Your goal = Take the line with "Gotthard Hardy Jacobson" as the first line and the last line of the data as the final one. Write out those lines exactly, and no others.

Task data =

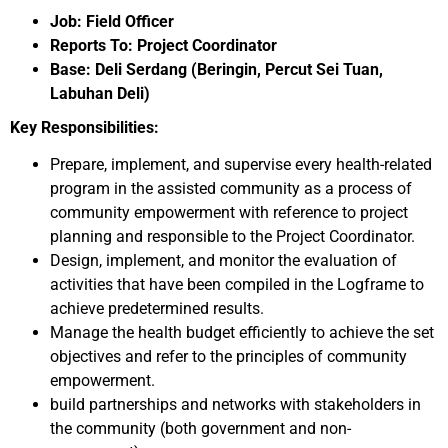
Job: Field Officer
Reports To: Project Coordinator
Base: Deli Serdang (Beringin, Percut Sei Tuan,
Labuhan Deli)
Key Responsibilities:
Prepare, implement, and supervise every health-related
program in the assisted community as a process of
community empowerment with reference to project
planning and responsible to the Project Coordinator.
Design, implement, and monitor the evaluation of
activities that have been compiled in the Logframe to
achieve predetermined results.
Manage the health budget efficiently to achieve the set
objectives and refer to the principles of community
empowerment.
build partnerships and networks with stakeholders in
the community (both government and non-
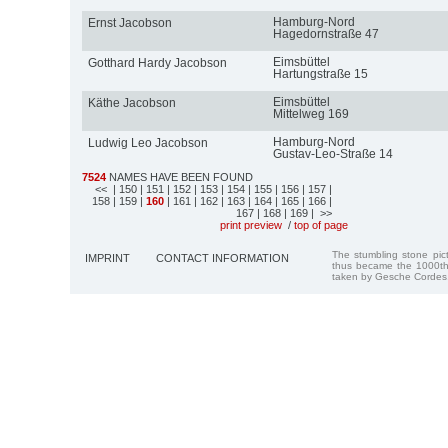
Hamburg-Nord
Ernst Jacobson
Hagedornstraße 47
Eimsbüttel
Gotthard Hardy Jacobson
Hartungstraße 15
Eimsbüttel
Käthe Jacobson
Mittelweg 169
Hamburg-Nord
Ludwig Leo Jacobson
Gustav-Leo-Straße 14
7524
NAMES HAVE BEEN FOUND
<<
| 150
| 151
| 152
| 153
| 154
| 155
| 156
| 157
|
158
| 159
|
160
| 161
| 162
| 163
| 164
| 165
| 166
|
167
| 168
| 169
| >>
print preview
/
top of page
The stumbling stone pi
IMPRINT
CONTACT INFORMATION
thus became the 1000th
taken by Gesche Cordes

Solution =
Gotthard Hardy Jacobson
Hartungstraße 15
Eimsbüttel
Käthe Jacobson
Mittelweg 169
Hamburg-Nord
Ludwig Leo Jacobson
Gustav-Leo-Straße 14
7524
NAMES HAVE BEEN FOUND
<<
| 150
| 151
| 152
| 153
| 154
| 155
| 156
| 157
|
158
| 159
|
160
| 161
| 162
| 163
| 164
| 165
| 166
|
167
| 168
| 169
| >>
print preview
/
top of page
The stumbling stone pi
IMPRINT
CONTACT INFORMATION
thus became the 1000th
taken by Gesche Cordes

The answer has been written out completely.